Love After Death por Rafael G.

Love After Death por Rafael G.

- Eu quero saber o porquê. – o tom de voz era estrangulado.

- Não tem porquê, é um monte de coisas… – queria ir embora, estava exausta.

- Você ainda me ama? – inconformado.

- Amo. Mas não do jeito que amava. – como quem fala a uma criança.

- Como assim? Ama ou não ama? – começa a se exaltar.

- Amo. Como alguém especial que foi parte da minha vida, mas que agora não é mais. Acabou. – a angústia aumenta, tem vontade de sair correndo.

- Não, não vem com essa não. Se você não me ama, eu vou embora e não encho mais o saco. Mas se me ama não acabou coisa nenhuma, ora! – eleva a voz.

- Acabou. Não insiste, por favor – implora.

- Mas você disse que ainda me ama! Então eu tenho que lutar, tenho que manter você do meu lado! – desesperado.

- Mas não é nada disso! – leva as mãos à cabeça.

- Então é o que? – tenta se controlar.

- Se eu disser que não te amo mais, estarei mentindo. Mas não quero mais ficar com você, não tem mais nada a ver. – não quer dizer tudo o que pensa, não quer magoá-lo.

- Mas ontem tinha! O que mudou? – insiste.

- Não tinha nada! – explode – Há muito tempo não tem mais nada a ver! – está prestes a dizer. Droga!

- E por que nunca me falou nada? O que eu fiz de errado? – irracional.

- Não tenho que te falar isso, a gente não tem mais nada pra discutir. O mais importante é o sentimento, e esse não existe mais. – decide acabar com aquilo.

- Mas você me ama! – ele parece não ouvir uma palavra do que ela diz. Ou está determinado a torturá-la.

- Você quer que eu te diga que não te amo? Então tá bom: EU NÃO TE AMO MAIS! – histérica.

- Mentira! – grita.

- … – ela chora, vontade de esbofeteá-lo.

- Vem cá. – tenta abraçá-la.

- Não! – desvencilha-se – Escuta, não dá pra gente ser adulto?

- O que é ser adulto? É ser frio que nem você? Porra, eu te amo! – soca o volante do carro.

- Acabou. – repete baixinho.

- Acabou por quê? – repete, com raiva.

- Você acha mesmo que somos felizes? – se ele não se importa em torturá-la, não vai se importar em magoá-lo.
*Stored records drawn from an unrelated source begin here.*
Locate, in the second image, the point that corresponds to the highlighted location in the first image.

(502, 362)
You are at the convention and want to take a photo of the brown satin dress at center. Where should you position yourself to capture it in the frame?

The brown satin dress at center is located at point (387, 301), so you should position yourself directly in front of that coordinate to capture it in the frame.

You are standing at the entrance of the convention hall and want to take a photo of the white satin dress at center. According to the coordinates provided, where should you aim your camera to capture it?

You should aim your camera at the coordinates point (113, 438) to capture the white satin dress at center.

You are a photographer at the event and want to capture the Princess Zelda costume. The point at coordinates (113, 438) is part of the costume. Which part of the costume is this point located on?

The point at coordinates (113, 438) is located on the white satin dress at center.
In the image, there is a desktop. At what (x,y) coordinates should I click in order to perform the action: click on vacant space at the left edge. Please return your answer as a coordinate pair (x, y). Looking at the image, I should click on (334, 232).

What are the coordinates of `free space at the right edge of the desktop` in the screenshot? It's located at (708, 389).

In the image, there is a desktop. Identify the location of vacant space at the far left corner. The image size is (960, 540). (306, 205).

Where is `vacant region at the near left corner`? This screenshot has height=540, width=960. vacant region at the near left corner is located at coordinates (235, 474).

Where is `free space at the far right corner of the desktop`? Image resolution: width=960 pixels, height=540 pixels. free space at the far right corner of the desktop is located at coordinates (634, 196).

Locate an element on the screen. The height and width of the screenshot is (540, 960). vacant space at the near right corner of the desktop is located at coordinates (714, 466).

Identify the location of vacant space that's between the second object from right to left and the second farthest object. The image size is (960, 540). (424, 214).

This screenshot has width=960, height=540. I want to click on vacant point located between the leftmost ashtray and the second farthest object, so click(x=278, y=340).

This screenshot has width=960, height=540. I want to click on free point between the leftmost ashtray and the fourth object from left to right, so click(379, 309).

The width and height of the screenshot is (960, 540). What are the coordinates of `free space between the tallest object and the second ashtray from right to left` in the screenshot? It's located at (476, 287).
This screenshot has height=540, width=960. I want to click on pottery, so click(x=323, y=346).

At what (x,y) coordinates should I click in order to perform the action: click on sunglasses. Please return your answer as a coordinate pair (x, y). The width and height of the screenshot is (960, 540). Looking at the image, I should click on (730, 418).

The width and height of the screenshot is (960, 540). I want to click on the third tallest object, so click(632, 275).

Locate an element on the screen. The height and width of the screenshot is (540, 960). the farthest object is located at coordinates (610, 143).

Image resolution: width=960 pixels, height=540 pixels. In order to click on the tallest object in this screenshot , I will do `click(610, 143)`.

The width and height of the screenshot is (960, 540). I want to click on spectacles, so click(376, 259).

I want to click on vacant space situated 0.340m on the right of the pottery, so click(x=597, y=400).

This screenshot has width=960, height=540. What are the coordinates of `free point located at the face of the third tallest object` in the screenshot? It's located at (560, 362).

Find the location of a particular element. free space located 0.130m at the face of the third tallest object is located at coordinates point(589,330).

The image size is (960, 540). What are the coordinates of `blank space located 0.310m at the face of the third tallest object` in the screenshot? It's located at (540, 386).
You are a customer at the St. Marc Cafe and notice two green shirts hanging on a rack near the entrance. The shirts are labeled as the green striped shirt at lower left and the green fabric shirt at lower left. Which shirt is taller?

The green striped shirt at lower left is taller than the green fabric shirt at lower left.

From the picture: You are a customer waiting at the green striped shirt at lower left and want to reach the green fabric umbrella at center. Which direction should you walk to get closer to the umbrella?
- Claro! – usará todos os argumentos, ela tem que ceder. Como sempre.

- Então as coisas estão piores do que eu pensei. – ela suspira, segura a bolsa.
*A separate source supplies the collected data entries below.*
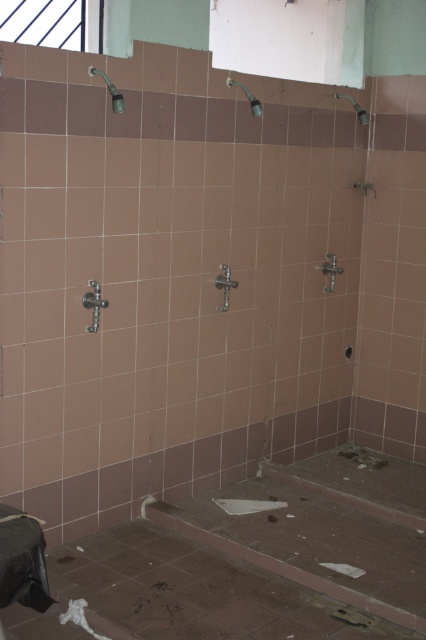 Consider the image. You are a maintenance worker checking the shower facilities. You need to know which object is narrower between the metallic silver faucet at center and the matte silver shower head at upper right. Can you tell me?

The metallic silver faucet at center has a lesser width compared to the matte silver shower head at upper right, so the metallic silver faucet at center is narrower.

You are a maintenance worker needing to replace a part between the metallic silver faucet at upper center and the matte silver shower head at upper right. The replacement part requires a minimum of 30 inches of space between them. Is the available space sufficient?

The metallic silver faucet at upper center and matte silver shower head at upper right are 32.30 inches apart, which is more than the required 30 inches. Therefore, the available space is sufficient for the replacement part.

You are a maintenance worker assessing the shower heads in the public shower area. You need to determine which shower head has a larger width. Which one is wider between the matte silver shower head at upper left and the matte silver shower head at upper right?

The matte silver shower head at upper right is wider than the matte silver shower head at upper left according to the description. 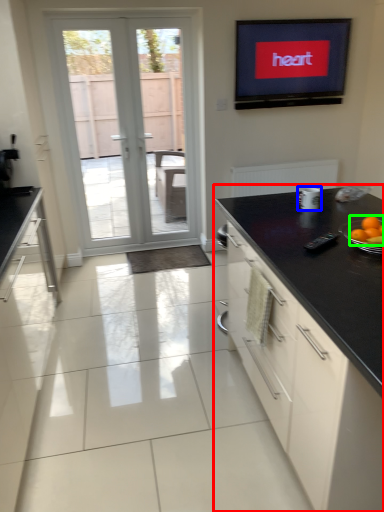 Question: Estimate the real-world distances between objects in this image. Which object is closer to cabinetry (highlighted by a red box), appliance (highlighted by a blue box) or orange (highlighted by a green box)?

Choices:
 (A) appliance
 (B) orange

Answer: (B) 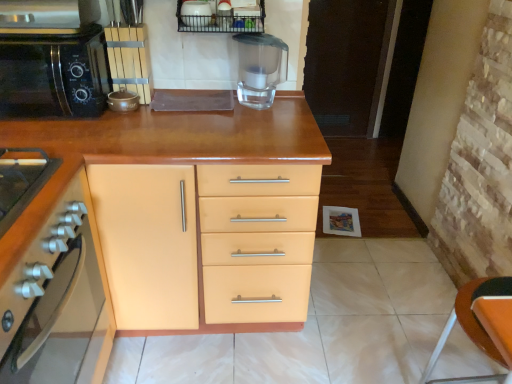 Question: Is white glossy bowl at upper center, the 2th appliance when ordered from bottom to top, behind metallic wire basket at upper center?

Choices:
 (A) yes
 (B) no

Answer: (B)

Question: Is white glossy bowl at upper center, marked as the first appliance in a right-to-left arrangement, facing away from metallic wire basket at upper center?

Choices:
 (A) yes
 (B) no

Answer: (A)

Question: Does white glossy bowl at upper center, marked as the first appliance in a right-to-left arrangement, have a larger size compared to metallic wire basket at upper center?

Choices:
 (A) no
 (B) yes

Answer: (A)

Question: From a real-world perspective, is white glossy bowl at upper center, the 2th appliance when ordered from bottom to top, located higher than metallic wire basket at upper center?

Choices:
 (A) yes
 (B) no

Answer: (A)

Question: Is white glossy bowl at upper center, marked as the first appliance in a right-to-left arrangement, next to metallic wire basket at upper center and touching it?

Choices:
 (A) no
 (B) yes

Answer: (B)

Question: From the image's perspective, relative to transparent plastic blender at center, is black matte microwave at left above or below?

Choices:
 (A) below
 (B) above

Answer: (A)

Question: In terms of height, does black matte microwave at left look taller or shorter compared to transparent plastic blender at center?

Choices:
 (A) tall
 (B) short

Answer: (A)

Question: Is black matte microwave at left wider or thinner than transparent plastic blender at center?

Choices:
 (A) thin
 (B) wide

Answer: (B)

Question: From a real-world perspective, is black matte microwave at left above or below transparent plastic blender at center?

Choices:
 (A) above
 (B) below

Answer: (B)

Question: From a real-world perspective, is black matte microwave at left positioned above or below metallic wire basket at upper center?

Choices:
 (A) above
 (B) below

Answer: (B)

Question: Choose the correct answer: Is black matte microwave at left inside metallic wire basket at upper center or outside it?

Choices:
 (A) inside
 (B) outside

Answer: (B)

Question: Considering the positions of black matte microwave at left and metallic wire basket at upper center in the image, is black matte microwave at left bigger or smaller than metallic wire basket at upper center?

Choices:
 (A) big
 (B) small

Answer: (A)

Question: In terms of width, does black matte microwave at left look wider or thinner when compared to metallic wire basket at upper center?

Choices:
 (A) thin
 (B) wide

Answer: (B)

Question: From the image's perspective, relative to matte orange cabinet at left, the 2th cabinetry viewed from the back, is matte brown pot at upper left, the first appliance from the bottom, above or below?

Choices:
 (A) above
 (B) below

Answer: (A)

Question: Relative to matte orange cabinet at left, the 2th cabinetry viewed from the back, is matte brown pot at upper left, arranged as the 2th appliance when viewed from the right, in front or behind?

Choices:
 (A) behind
 (B) front

Answer: (A) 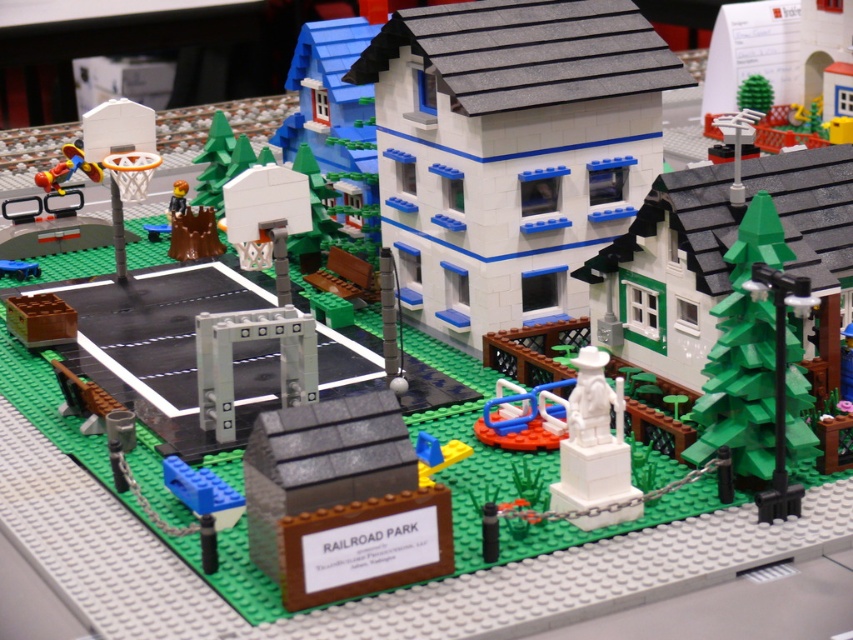 Which of these two, green matte tree at center-right or blue plastic toy at lower left, stands shorter?

blue plastic toy at lower left is shorter.

Can you confirm if green matte tree at center-right is wider than blue plastic toy at lower left?

Indeed, green matte tree at center-right has a greater width compared to blue plastic toy at lower left.

Where is `green matte tree at center-right`? Image resolution: width=853 pixels, height=640 pixels. green matte tree at center-right is located at coordinates (743, 353).

Between point (434, 125) and point (67, 176), which one is positioned in front?

Point (434, 125)

Who is more distant from viewer, (474, 145) or (50, 172)?

The point (50, 172) is more distant.

Locate an element on the screen. This screenshot has height=640, width=853. white matte building at center is located at coordinates (511, 150).

Who is positioned more to the left, white matte building at center or green matte tree at center-right?

From the viewer's perspective, white matte building at center appears more on the left side.

Between white matte building at center and green matte tree at center-right, which one is positioned lower?

Positioned lower is green matte tree at center-right.

What do you see at coordinates (511, 150) in the screenshot?
I see `white matte building at center` at bounding box center [511, 150].

Locate an element on the screen. white matte building at center is located at coordinates (511, 150).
- Você nunca falou nada! Você sempre fica nessa porra de mutismo, me olhando com essa cara, esperando que eu leia o seu pensamento! – ele se descontrola.

- Então eu vou dizer. – suspira. Ele nunca via nada. – Você me maltrata, me controla, me abandona – ele faz menção de dizer algo – Não me interrompe! – continua, olhando as palmas das mãos – Você faz eu me sentir uma idiota completa, sempre me compara com as outras, me manipula, sempre tem um argumento bom demais pra me convencer de tudo. – trêmula, olha pra ele, as lágrimas escorrendo, os olhos muito abertos – Você roubou a minha identidade. E se você não vê nada disso eu já devia ter ido embora há mais tempo. – pega a bolsa e abre a porta do carro.
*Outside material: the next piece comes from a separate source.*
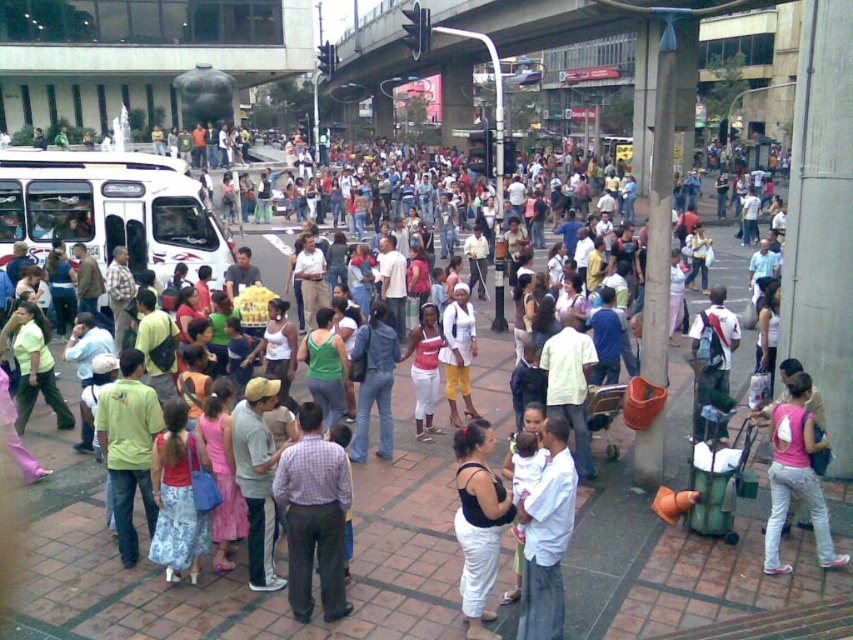 You are a photographer trying to capture a candid shot of the crowd in the urban square. You notice a person wearing a white cotton shirt at center and another carrying a pink fabric bag at center. Since you want to focus on the narrower object, which one should you zoom in on?

The white cotton shirt at center has a lesser width compared to the pink fabric bag at center, so you should zoom in on the white cotton shirt at center to focus on the narrower object.

Consider the image. You are a photographer standing in the crowd at the plaza. You notice a person wearing a white cotton shirt at center and yellow cotton pants at center. Which piece of clothing is closer to your camera lens?

The white cotton shirt at center is closer to the camera lens because it is in front of the yellow cotton shirt at center.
- Espera! – ele tenta segurá-la. – Me perdoa! Eu posso mudar, posso ser diferente! Me dá outra chance! – as palavras saem aos borbotões. Ela o fita uma última vez.

- Você quase me fez acreditar que eu sou mesmo uma merda. E se eu acreditasse nesse papo, seria mesmo uma. – soltou o braço da mão dele – Mas agora chega. Acabou.